When I miss the approach at the destination.
Was it fairly level terrain of mountainous?
Some of each over the years.
I was thinking I'd have much less problem doing a real-live min 600/1 1/2 CTL at let's say OXB than VVS -- and VVS is a home airport.
You'd have a
real problem with a 600-foot ceiling at VVS since the MDA is 673 HAA -- that's a miss for sure. OTOH, the circling mins for the RNAV(GPS) 2 at OXB are 469 HAT, giving you a bit of space to play with. Furthermore, when the weather's that low at OXB, it's usually due to an onshore wind, and landing straight in on 2 is not a bad idea in that case unless it's more southeasterly than NE/E.
And that would have the potential to be quite disorienting to hit the missed appropriately if you CTL and hit some cloud or obscuration at 600' AGL -- would be tense, for sure.

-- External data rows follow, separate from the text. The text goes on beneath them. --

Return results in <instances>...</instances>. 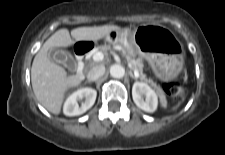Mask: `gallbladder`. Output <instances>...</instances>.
<instances>
[{"instance_id": "bac80fb5", "label": "gallbladder", "mask_w": 225, "mask_h": 155, "mask_svg": "<svg viewBox=\"0 0 225 155\" xmlns=\"http://www.w3.org/2000/svg\"><path fill=\"white\" fill-rule=\"evenodd\" d=\"M48 57L51 61L62 64L70 70L76 69V61L74 57L67 51L60 48H50Z\"/></svg>"}]
</instances>
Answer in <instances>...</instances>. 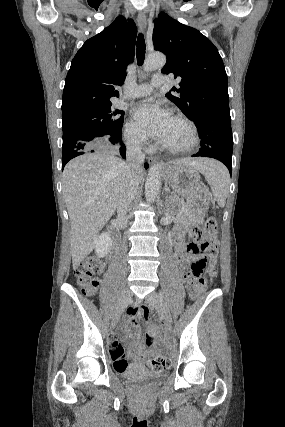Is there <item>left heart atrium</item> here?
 <instances>
[{
    "instance_id": "1",
    "label": "left heart atrium",
    "mask_w": 285,
    "mask_h": 427,
    "mask_svg": "<svg viewBox=\"0 0 285 427\" xmlns=\"http://www.w3.org/2000/svg\"><path fill=\"white\" fill-rule=\"evenodd\" d=\"M134 116L149 134L163 140L171 115L158 102L150 99L141 101L134 110Z\"/></svg>"
}]
</instances>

Well, with 131 feet to play with, it's not that hard to stay below the cloud while above MDA at OXB. OTOH, if the clouds are 70 feet below MDA, as they would be a VVS with a 600-foot ceiling, you're pretty much toast before you leave the IAF.
Look, I know you're pretty uncomfortable with CTL's. That's typical, especially for pilots today who are used to having a straight in approach to most any runway. There just isn't the emphasis on CTL in IR training that there used to be when we didn't have a GPS approach to each runway. Those of us who've been flying IFR for several decades had to learn them, and be able to fly them routinely, especially if we were hauling passengers who were paying to get to that location. If we CFI-I's spent more effort teaching circling techniques during IR training, I think a lot of the fear factor due to lack of familiarity/practice with CTL's would go away.
Now don't nobody get the wrong idea -- the risk factor goes up on CTL's, especially when visibility is down. As someone else noted above, I'd rather fly a CTL with the ceiling 100 above MDA but good visibility than with the visibility only a half mile above mins and the ceiling unlimited. It's something you must practice for and be comfortable with or you shouldn't try it for real. But as long as you learn it and practice it, it's another tool in the tool kit that may come in handy some day.